Alternatively to a public/private key check, we could also have drupal.org query the contributing website each time to verify that a submitted translation is legitimate. This still requires some kind of secret in that website, e.g. a JWT key, but drupal.org would not need to store public keys. But is this really better?

I am sure similar systems exist elsewhere, would be interesting to see.

A lot of parts of the above could be covered as separate modules:
(and some might already exist)

• Public/private key storage with endpoint to get the public key.
• Entities for authorized websites with public key.
  Possibly with different "scopes", where translation contribution is only one scope.
• User field for a linked account on a separate website.
  The field and field type could be in different submodules to avoid the dependency trap.

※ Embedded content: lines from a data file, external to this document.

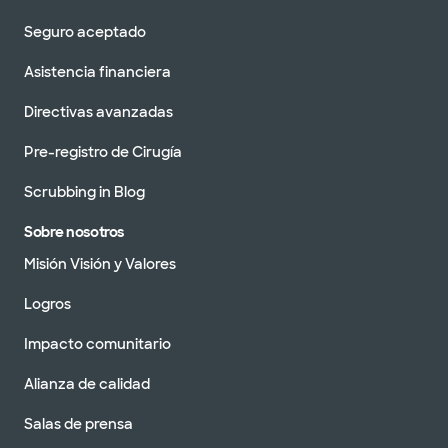
Seguro aceptado
Asistencia financiera
Directivas avanzadas
Pre-registro de Cirugía
Scrubbing in Blog
Sobre nosotros
Misión Visión y Valores
Logros
Impacto comunitario
Alianza de calidad
Salas de prensa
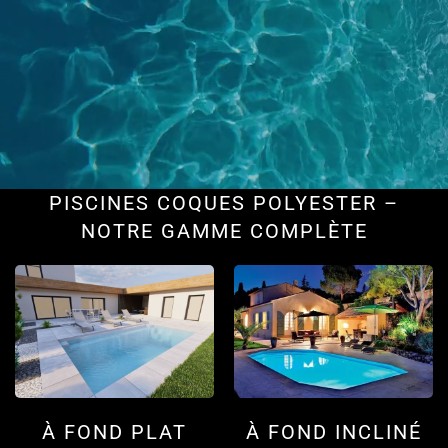
PISCINES COQUES POLYESTER –
NOTRE GAMME COMPLÈTE
À FOND PLAT
À FOND INCLINÉ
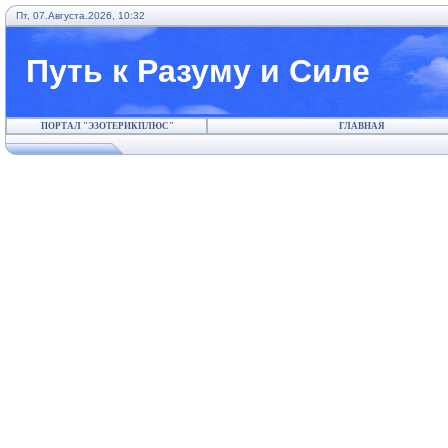
Пт, 07.Августа.2026, 10:32
Путь к Разуму и Силе
ПОРТАЛ "ЭЗОТЕРИКПЛЮС"
ГЛАВНАЯ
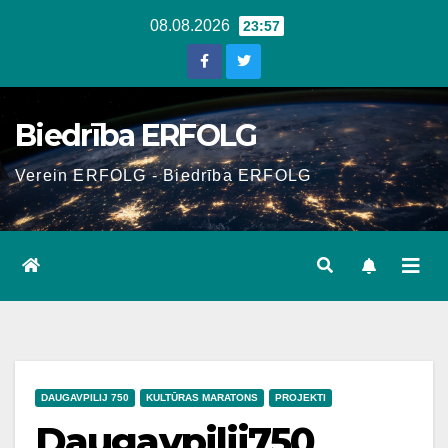
Skip
08.08.2026
23:57
to
content
Biedrība ERFOLG
Verein ERFOLG - Biedrība ERFOLG
DAUGAVPILIJ 750
KULTŪRAS MARATONS
PROJEKTI
Daugavpilij750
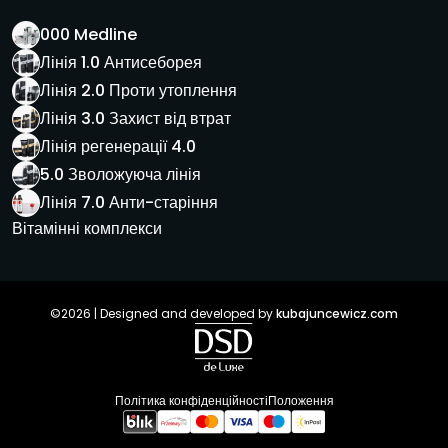
000 Medline
Лінія 1.0 Антисеборея
Лінія 2.0 Проти утоплення
Лінія 3.0 Захист від втрат
Лінія регенерації 4.0
5.0 Зволожуюча лінія
Лінія 7.0 Анти-старіння
Вітамінні комплекси
©2026 | Designed and developed by
kubajuncewicz.com
Політика конфіденційності
Положення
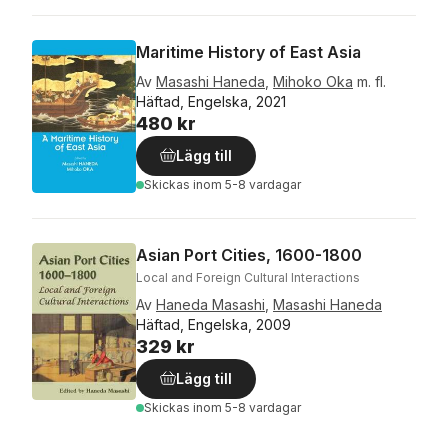
Maritime History of East Asia
Av
Masashi Haneda
,
Mihoko Oka
m. fl.
Häftad, Engelska, 2021
480 kr
Lägg till
Skickas
inom 5-8 vardagar
Asian Port Cities, 1600-1800
Local and Foreign Cultural Interactions
Av
Haneda Masashi
,
Masashi Haneda
Häftad, Engelska, 2009
329 kr
Lägg till
Skickas
inom 5-8 vardagar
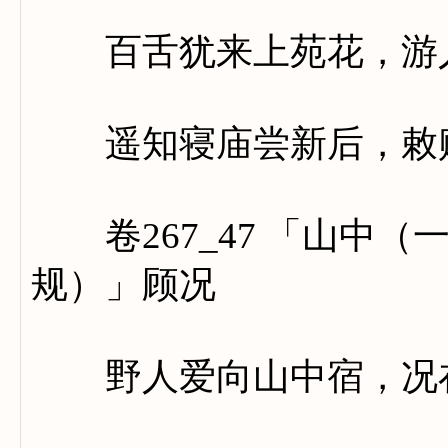
百舌犹来上苑花，游人
遥知寝庙尝新后，敕赐
卷267_47 「山中（
规）」顾况
野人爱向山中宿，况在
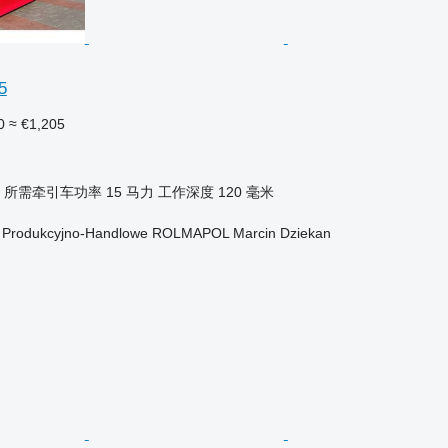
5
0
≈ €1,205
所需牵引车功率
15 马力
工作深度
120 毫米
o Produkcyjno-Handlowe ROLMAPOL Marcin Dziekan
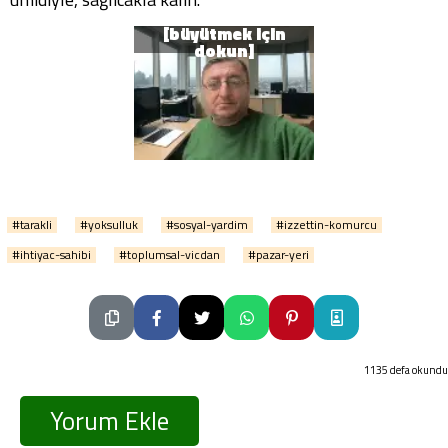
#tarakli
#yoksulluk
#sosyal-yardim
#izzettin-komurcu
#ihtiyac-sahibi
#toplumsal-vicdan
#pazar-yeri
1135 defa okundu
Yorum Ekle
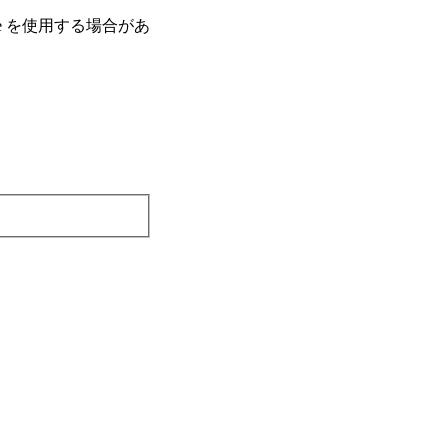
e を使⽤する場合があ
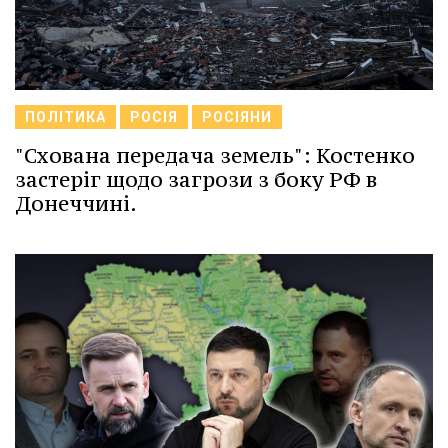
ПОЛІТИКА
РОСІЯ
РОСІЯНИ
"Схована передача земель": Костенко
застеріг щодо загрози з боку РФ в
Донеччині.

I’m not sure if this should be a requirement or not, but I have heard of contributing websites that are intranets or otherwise not accessible from the public internet. That would make any localize.drupal.org → contributing site communication impossible.

If we want to support local development websites and intranets, we could still go with a public/private keypair approach.
Only in these cases, we need to be able to directly put the public key into localize.drupal.org, instead of having it fetched from an API endpoint from the contributing site.

And to easily support multiple local Drupal sites (e.g. something.ddev.site, or just "localhost"), the keypair could be shared between those instances, and localize.drupal.org could store the public key without associating it with a specific hostname.

----

There is a big design space between the originally proposed token solution and the specific keypair solution proposed in #16.

Secrets per user or per site

We can have a solution with per-user secrets (e.g. the token proposed here), or one with per-website secrets.
With per-user secrets, we either want some kind of encrypted field, or we accept the risk that these are compromised.
Also the user needs to trust the website with (one of) their secret tokens.
Secore storage per user is going to be harder than securely storing a site-level secret.

(Currently the consensus seems to be that encryption of tokens is not necessary)

However, if we have site-level secrets, we do need some other way to associate user accounts between localize.drupal.org and the contributing website, while preventing improper impersonation, which leads to the complex data model in #16.

There could be a shortcut for this data model for local sites where each account is basically the same user on localize.drupal.org.

Keypair vs token + hash

A keypair would be generated on the contributing site, and the private key does not need to be copied around. The private key is not sent with requests, only the generated signature.
A token would be generated on localize.drupal.org and does need to be copied around manually. It also has to be sent literally with every request.

In theory we could have per-user key pairs generated on the contributing website, to avoid the copying around of secrets. But this would again require secure storage per user (if we care about that).